Several years ago I wrote a piece about the difficulties of working for print in terms of making an error as opposed to writing for “broadcast news”, which is more forgiving. You can get away with things in broadcast news and the general rule of thumb is to keep going if you make an error. 

The principle behind it is that when you say something wrong … one third of the listeners didn’t really hear what you said at all.  You are home free with them. There is another third that thought you said something wrong but aren’t quite sure. The final third heard what you said. They know you made an error but then it is a very fleeting thing. It is on to the next sentence, the next story and the one after that and by the end of the newscast … nobody remembers what you said at all. 

Divine Intervention

That served me in good stead the time  I inadvertently got the Pope’s name wrong going on in a story solemnly tolling out the words about who would succeed Pope Pius XXII, when in fact he had been dead for 30 years or more. The good news is I never got a letter about the broadcast. Not one. Print is not so forgiving because people have all the time in the world  to read an article. If a sentence doesn’t sit well with them they can go back over it. If it isn’t structured properly it can be re-examined. That is where I have come to grief many times. People taking a second look. It’ll kill ya.

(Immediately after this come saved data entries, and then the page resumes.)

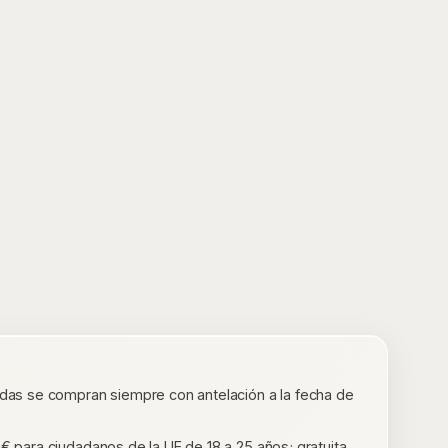
tradas se compran siempre con antelación a la fecha de
€ para ciudadanos de la UE de 18 a 25 años; gratuita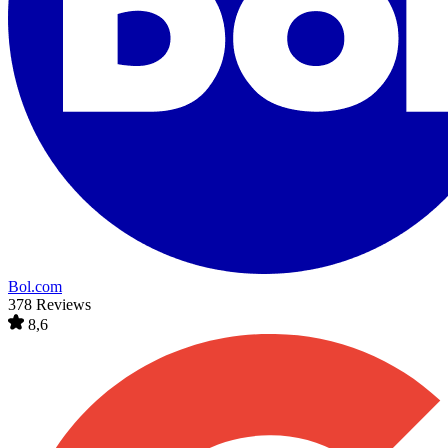
Bol.com
378 Reviews
8,6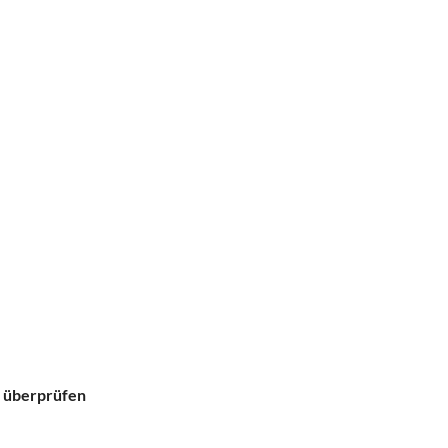
d überprüfen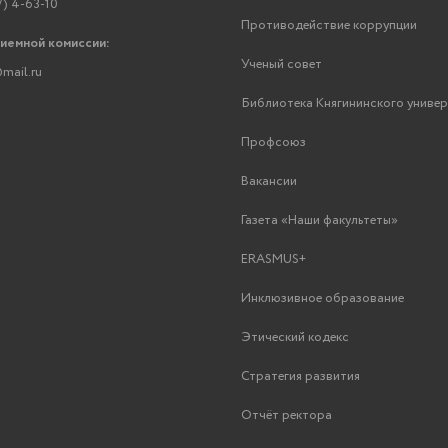
7) 4-63-10
Противодействие коррупции
риемной комиссии:
Ученый совет
mail.ru
Библиотека Княгининского униве
Профсоюз
Вакансии
Газета «Наши факультеты»
ERASMUS+
Инклюзивное образование
Этический кодекс
Стратегия развития
Отчёт ректора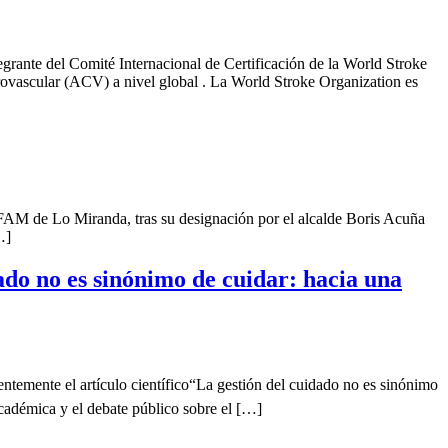
rante del Comité Internacional de Certificación de la World Stroke
rovascular (ACV) a nivel global . La World Stroke Organization es
FAM de Lo Miranda, tras su designación por el alcalde Boris Acuña
…]
dado no es sinónimo de cuidar: hacia una
ntemente el artículo científico“La gestión del cuidado no es sinónimo
académica y el debate público sobre el […]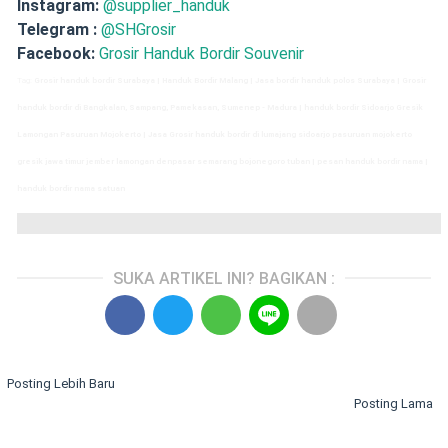
Instagram:
@supplier_handuk
Telegram :
@SHGrosir
Facebook:
Grosir Handuk Bordir Souvenir
Tag:
Grosir handuk bordir Surabaya | Handuk Bordir Malang | Jasa bordir handuk polos Surabaya | Grosir
handuk bordir di Bangkalan, Sampang, Pamekasan, Sumenep - Madura | handuk bordir Sidoarjo Gresik
Lamongan Pasuruan Mojokerto | Jasa Grosir handuk bordir di lumajang sidoarjo pasuruan mojokerto
gresik jawa timur jember lamongan denpasar semarang bojonegoro tuban | pesan handuk bordir nama |
handuk bordir nama satuan
SUKA ARTIKEL INI? BAGIKAN :
Posting Lebih Baru
Posting Lama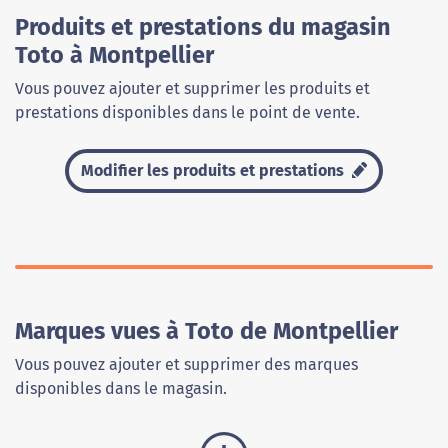
Produits et prestations du magasin
Toto à Montpellier
Vous pouvez ajouter et supprimer les produits et
prestations disponibles dans le point de vente.
Modifier les produits et prestations
Marques vues à Toto de Montpellier
Vous pouvez ajouter et supprimer des marques
disponibles dans le magasin.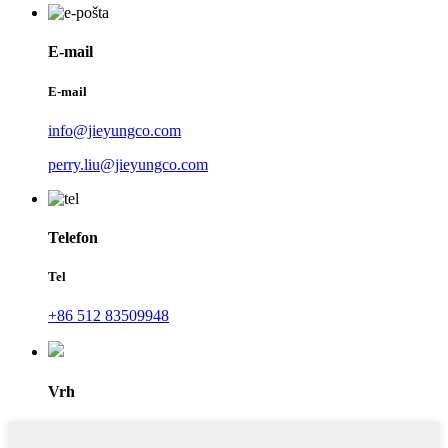
E-mail
E-mail
info@jieyungco.com
perry.liu@jieyungco.com
Telefon
Tel
+86 512 83509948
Vrh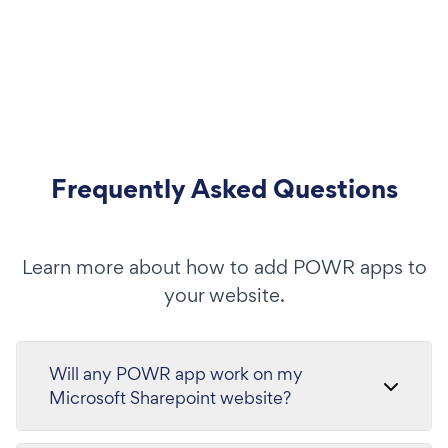
Frequently Asked Questions
Learn more about how to add POWR apps to
your website.
Will any POWR app work on my
Microsoft Sharepoint website?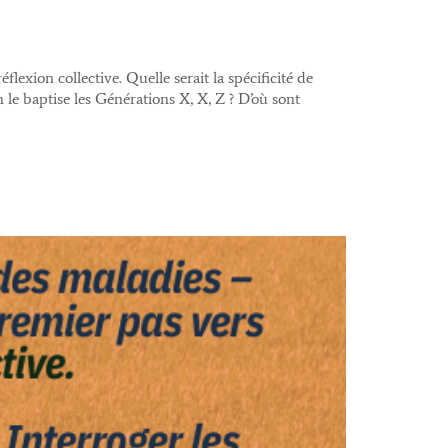
exion collective. Quelle serait la spécificité de
 le baptise les Générations X, X, Z ? D’où sont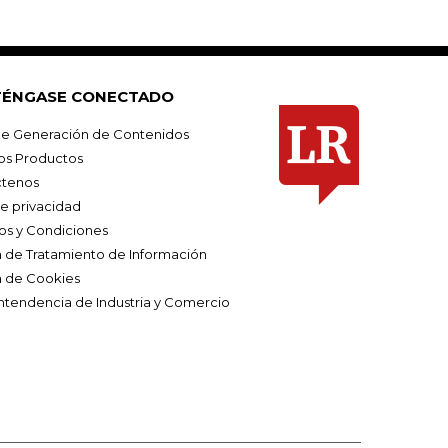
ÉNGASE CONECTADO
e Generación de Contenidos
os Productos
tenos
de privacidad
os y Condiciones
ca de Tratamiento de Información
a de Cookies
ntendencia de Industria y Comercio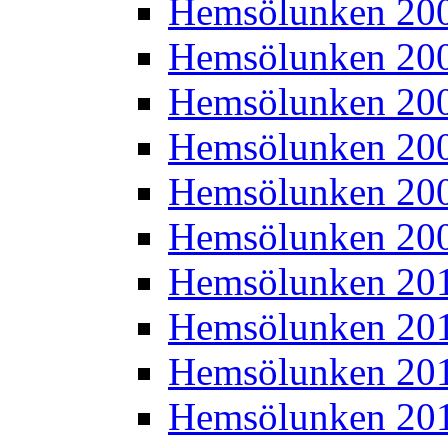
Hemsölunken 20
Hemsölunken 20
Hemsölunken 20
Hemsölunken 20
Hemsölunken 20
Hemsölunken 20
Hemsölunken 20
Hemsölunken 20
Hemsölunken 20
Hemsölunken 20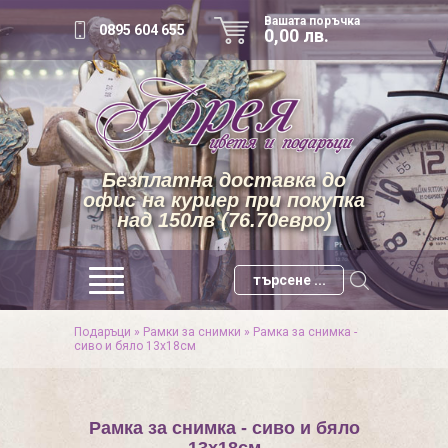
Вашата поръчка
0895 604 655
0,00 лв.
Безплатна доставка до
офис на куриер при покупка
над 150лв (76.70евро)
Подаръци
»
Рамки за снимки
»
Рамка за снимка -
сиво и бяло 13х18см
Рамка за снимка - сиво и бяло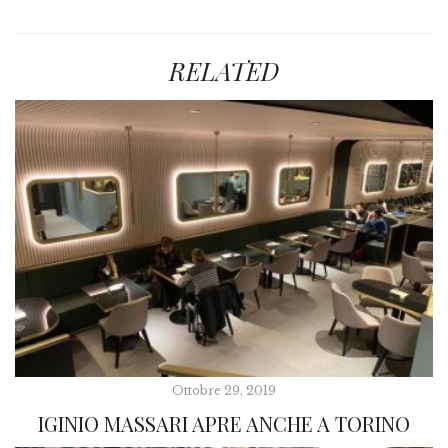
RELATED
Ottobre 29, 2019
IGINIO MASSARI APRE ANCHE A TORINO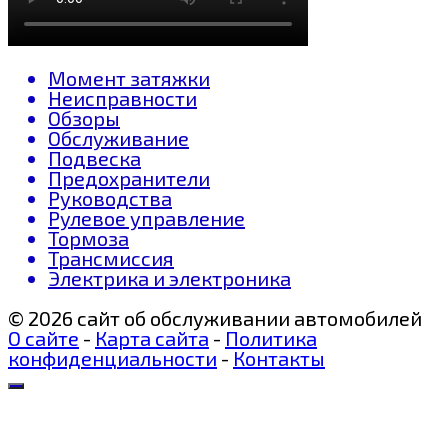
Момент затяжки
Неисправности
Обзоры
Обслуживание
Подвеска
Предохранители
Руководства
Рулевое управление
Тормоза
Трансмиссия
Электрика и электроника
© 2026 сайт об обслуживании автомобилей
О сайте
-
Карта сайта
-
Политика
конфиденциальности
-
Контакты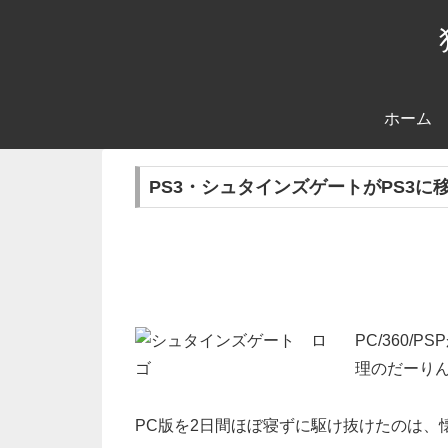
ホーム
PS3・シュタインズゲートがPS3
PC/360/
理のだーりん
PC版を2日間ほぼ寝ずに駆け抜けたのは、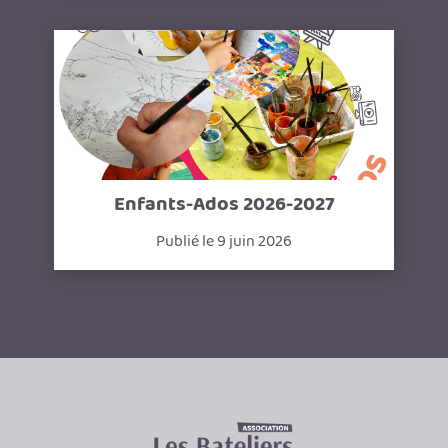
Enfants-Ados 2026-2027
Publié le 9 juin 2026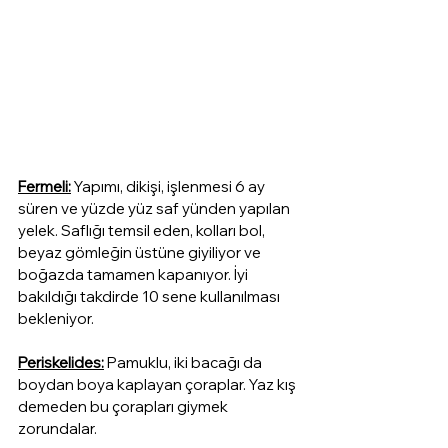
Fermeli:
Yapımı, dikişi, işlenmesi 6 ay 
süren ve yüzde yüz saf yünden yapılan 
yelek. Saflığı temsil eden, kolları bol, 
beyaz gömleğin üstüne giyiliyor ve 
boğazda tamamen kapanıyor. İyi 
bakıldığı takdirde 10 sene kullanılması 
bekleniyor.
Periskelides:
Pamuklu, iki bacağı da 
boydan boya kaplayan çoraplar. Yaz kış 
demeden bu çorapları giymek 
zorundalar.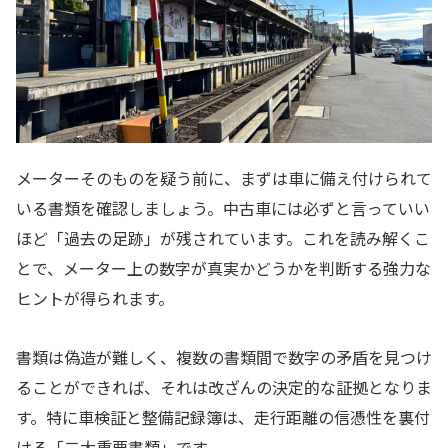
メーターそのものを疑う前に、まずは車に備え付けられて
いる書類を確認しましょう。中古車には必ずと言っていい
ほど「過去の足跡」が残されています。これを読み解くこ
とで、メーター上の数字が真実かどうかを判断する強力な
ヒントが得られます。
書類は偽造が難しく、複数の書類間で数字の矛盾を見つけ
ることができれば、それは改ざんの決定的な証拠となりま
す。特に車検証と整備記録簿は、走行距離の信憑性を裏付
ける「二大重要書類」です。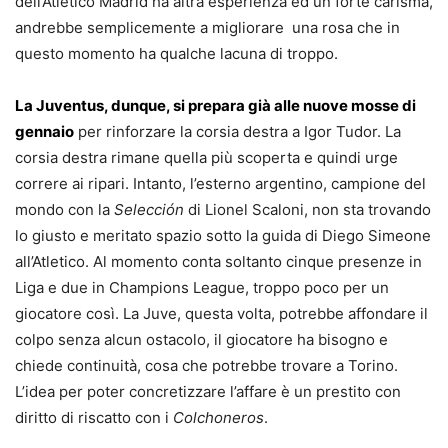
dell’Atletico Madrid ha altra esperienza ed un forte carisma,
andrebbe semplicemente a migliorare una rosa che in
questo momento ha qualche lacuna di troppo.
La Juventus, dunque, si prepara già alle nuove mosse di
gennaio
per rinforzare la corsia destra a Igor Tudor. La
corsia destra rimane quella più scoperta e quindi urge
correre ai ripari. Intanto, l’esterno argentino, campione del
mondo con la
Selección
di Lionel Scaloni, non sta trovando
lo giusto e meritato spazio sotto la guida di Diego Simeone
all’Atletico. Al momento conta soltanto cinque presenze in
Liga e due in Champions League, troppo poco per un
giocatore così. La Juve, questa volta, potrebbe affondare il
colpo senza alcun ostacolo, il giocatore ha bisogno e
chiede continuità, cosa che potrebbe trovare a Torino.
L’idea per poter concretizzare l’affare è un prestito con
diritto di riscatto con i
Colchoneros
.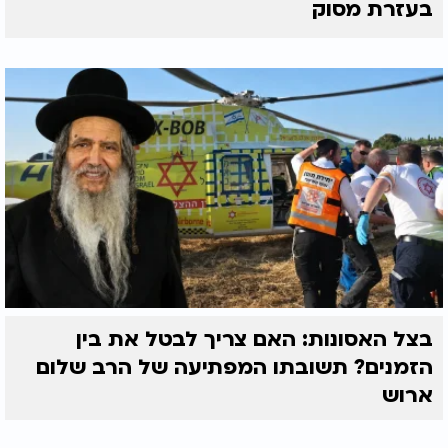
בעזרת מסוק
בצל האסונות: האם צריך לבטל את בין
הזמנים? תשובתו המפתיעה של הרב שלום
ארוש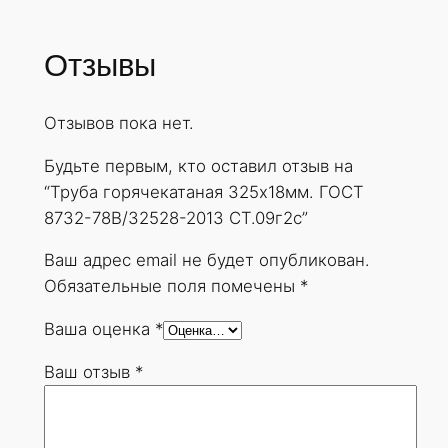
Отзывы
Отзывов пока нет.
Будьте первым, кто оставил отзыв на
“Труба горячекатаная 325х18мм. ГОСТ
8732-78В/32528-2013 СТ.09г2с”
Ваш адрес email не будет опубликован.
Обязательные поля помечены
*
Ваша оценка
*
Ваш отзыв
*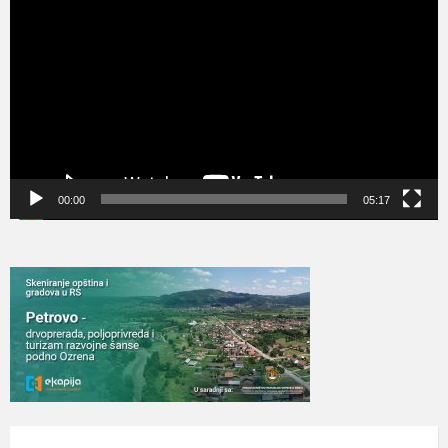
видео
записа
00:00
05:17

Remember last week in an article about the relationship between A.E Milne, the creator of Winnie the Pooh, and his estranged son, Christopher Robin; I slipped and fell in the world of letters. I felt like the disgraced Rev Jimmy Swaggart proclaiming to his congregation in tears: “I have sinned my Lord”.  Rev Jimmy’s sin had to do with getting caught paying prostitutes to undress for him in cheap motels. God doesn’t like that much I guess.  Certainly congregations and contributors don’t. 

To Err Is Human …

My sin wasn’t nearly so bad as Reverend Jimmy’s but; sinned I had.  In my article I referred to the 100 Acre Wood in the Winnie the Pooh piece as the 1000 Acre Wood.  I discovered my error late the next day as the Herald was going  to press but I didn’t get the correction in on time and the article went to press and  my ignorance laid bare for the whole world to read about and to laugh and mock.  

The Herald hit the streets and my heart soared. Things were quiet. Not an e-mail; not a word. I looked at The Herald at the supermarket checkout and there was the error; a big as life… the 1000 Acre Wood. Still there is only the great silence, but I stand with Jimmy Swaggart … disgraced.